*** PROVIDED RECORDS Section Begins ***

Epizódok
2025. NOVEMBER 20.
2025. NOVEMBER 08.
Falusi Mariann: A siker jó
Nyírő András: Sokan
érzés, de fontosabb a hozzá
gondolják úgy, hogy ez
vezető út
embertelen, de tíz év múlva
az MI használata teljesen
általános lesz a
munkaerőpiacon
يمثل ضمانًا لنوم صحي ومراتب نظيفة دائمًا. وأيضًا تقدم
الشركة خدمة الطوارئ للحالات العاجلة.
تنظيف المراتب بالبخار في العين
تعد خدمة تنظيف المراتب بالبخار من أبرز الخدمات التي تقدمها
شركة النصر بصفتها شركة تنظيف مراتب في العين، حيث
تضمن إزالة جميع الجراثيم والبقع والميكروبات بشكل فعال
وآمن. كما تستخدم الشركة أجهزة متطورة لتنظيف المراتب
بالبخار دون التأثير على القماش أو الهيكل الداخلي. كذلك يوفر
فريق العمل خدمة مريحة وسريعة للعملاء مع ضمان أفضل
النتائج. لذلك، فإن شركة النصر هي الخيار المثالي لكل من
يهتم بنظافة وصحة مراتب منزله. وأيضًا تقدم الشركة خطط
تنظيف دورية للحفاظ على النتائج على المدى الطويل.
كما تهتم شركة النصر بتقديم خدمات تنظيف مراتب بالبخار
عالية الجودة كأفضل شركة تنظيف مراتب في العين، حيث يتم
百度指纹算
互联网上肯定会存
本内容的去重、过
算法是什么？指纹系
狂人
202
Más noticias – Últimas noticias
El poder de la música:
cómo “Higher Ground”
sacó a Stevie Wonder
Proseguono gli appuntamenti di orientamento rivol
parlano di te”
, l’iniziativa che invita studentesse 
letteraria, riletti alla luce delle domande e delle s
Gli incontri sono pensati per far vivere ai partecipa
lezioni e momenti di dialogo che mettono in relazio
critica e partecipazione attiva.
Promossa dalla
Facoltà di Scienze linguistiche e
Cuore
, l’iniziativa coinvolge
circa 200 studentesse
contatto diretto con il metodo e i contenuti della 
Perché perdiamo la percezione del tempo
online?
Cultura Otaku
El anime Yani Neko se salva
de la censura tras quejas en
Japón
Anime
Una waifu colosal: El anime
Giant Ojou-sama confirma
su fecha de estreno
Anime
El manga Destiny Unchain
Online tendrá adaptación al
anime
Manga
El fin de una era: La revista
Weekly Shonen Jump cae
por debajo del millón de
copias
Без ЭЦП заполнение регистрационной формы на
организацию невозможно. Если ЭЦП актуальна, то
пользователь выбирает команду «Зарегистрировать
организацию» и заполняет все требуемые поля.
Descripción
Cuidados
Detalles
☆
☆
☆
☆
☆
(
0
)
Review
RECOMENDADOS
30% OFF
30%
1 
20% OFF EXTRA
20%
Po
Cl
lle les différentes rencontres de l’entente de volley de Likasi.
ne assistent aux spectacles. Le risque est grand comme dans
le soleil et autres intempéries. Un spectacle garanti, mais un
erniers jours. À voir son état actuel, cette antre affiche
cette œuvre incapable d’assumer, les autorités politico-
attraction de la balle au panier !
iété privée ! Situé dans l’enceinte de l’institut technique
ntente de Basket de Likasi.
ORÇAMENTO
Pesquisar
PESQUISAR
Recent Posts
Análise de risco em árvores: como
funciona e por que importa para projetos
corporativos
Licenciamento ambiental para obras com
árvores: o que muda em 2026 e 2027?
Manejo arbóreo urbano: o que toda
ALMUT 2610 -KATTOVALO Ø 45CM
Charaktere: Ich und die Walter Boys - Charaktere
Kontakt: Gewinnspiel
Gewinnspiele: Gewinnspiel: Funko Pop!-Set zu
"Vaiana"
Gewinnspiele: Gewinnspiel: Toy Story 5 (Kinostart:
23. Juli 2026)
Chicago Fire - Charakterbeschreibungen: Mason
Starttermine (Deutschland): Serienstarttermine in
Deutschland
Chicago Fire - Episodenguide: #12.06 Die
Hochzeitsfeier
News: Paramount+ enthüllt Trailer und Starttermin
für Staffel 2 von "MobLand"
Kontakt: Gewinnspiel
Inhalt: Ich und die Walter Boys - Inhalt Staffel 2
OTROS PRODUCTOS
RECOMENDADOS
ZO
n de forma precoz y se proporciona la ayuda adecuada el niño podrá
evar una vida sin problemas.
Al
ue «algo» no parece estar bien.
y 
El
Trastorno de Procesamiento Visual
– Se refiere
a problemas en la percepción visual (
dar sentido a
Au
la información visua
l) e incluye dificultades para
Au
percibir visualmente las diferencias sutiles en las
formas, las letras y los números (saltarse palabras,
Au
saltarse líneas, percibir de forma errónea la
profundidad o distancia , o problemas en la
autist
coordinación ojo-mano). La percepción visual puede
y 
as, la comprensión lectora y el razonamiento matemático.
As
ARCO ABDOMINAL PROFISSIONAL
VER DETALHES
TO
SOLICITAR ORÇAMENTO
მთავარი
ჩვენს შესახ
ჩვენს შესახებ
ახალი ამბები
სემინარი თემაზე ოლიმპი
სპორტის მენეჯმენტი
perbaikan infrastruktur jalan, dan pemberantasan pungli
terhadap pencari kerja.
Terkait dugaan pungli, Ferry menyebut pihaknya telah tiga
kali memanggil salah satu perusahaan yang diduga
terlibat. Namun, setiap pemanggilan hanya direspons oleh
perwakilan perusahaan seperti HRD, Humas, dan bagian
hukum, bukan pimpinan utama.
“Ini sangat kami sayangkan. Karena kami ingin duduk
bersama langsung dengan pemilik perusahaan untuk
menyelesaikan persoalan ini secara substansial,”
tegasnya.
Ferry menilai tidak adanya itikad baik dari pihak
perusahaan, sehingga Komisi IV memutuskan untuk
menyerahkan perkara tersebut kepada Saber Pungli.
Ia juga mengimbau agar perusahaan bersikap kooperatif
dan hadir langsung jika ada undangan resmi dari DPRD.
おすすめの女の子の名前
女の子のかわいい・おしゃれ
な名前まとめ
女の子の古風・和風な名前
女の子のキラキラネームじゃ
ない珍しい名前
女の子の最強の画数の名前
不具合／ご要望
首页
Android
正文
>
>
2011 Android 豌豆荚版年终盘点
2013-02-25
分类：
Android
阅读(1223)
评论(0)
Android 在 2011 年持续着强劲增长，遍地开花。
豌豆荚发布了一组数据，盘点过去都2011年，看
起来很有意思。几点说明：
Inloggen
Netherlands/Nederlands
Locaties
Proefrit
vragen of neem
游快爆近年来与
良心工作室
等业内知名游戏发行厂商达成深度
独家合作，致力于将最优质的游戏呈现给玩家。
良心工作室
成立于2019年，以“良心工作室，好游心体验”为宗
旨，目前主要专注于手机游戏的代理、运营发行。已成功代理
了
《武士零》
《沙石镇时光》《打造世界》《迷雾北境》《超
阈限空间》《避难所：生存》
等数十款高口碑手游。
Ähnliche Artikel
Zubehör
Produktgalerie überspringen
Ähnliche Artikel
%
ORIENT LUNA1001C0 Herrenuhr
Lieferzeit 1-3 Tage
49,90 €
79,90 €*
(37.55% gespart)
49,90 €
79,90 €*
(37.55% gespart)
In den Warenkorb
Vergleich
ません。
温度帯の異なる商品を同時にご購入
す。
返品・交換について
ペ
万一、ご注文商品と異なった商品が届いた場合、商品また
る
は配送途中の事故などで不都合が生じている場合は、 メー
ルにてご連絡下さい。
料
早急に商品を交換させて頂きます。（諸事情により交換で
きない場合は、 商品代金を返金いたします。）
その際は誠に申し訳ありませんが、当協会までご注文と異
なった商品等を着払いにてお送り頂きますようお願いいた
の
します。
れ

*** PROVIDED RECORDS Section Ends ***

WHAT THE TASK REQUIRES: Look back at the data above. Transcribe exactly the lines starting at the line that contains "ჩვენს შესახებ" and ending at the line that contains "Ferry menilai tidak".

ANSWER TO THIS TASK:
ჩვენს შესახებ
ახალი ამბები
სემინარი თემაზე ოლიმპი
სპორტის მენეჯმენტი
perbaikan infrastruktur jalan, dan pemberantasan pungli
terhadap pencari kerja.
Terkait dugaan pungli, Ferry menyebut pihaknya telah tiga
kali memanggil salah satu perusahaan yang diduga
terlibat. Namun, setiap pemanggilan hanya direspons oleh
perwakilan perusahaan seperti HRD, Humas, dan bagian
hukum, bukan pimpinan utama.
“Ini sangat kami sayangkan. Karena kami ingin duduk
bersama langsung dengan pemilik perusahaan untuk
menyelesaikan persoalan ini secara substansial,”
tegasnya.
Ferry menilai tidak adanya itikad baik dari pihak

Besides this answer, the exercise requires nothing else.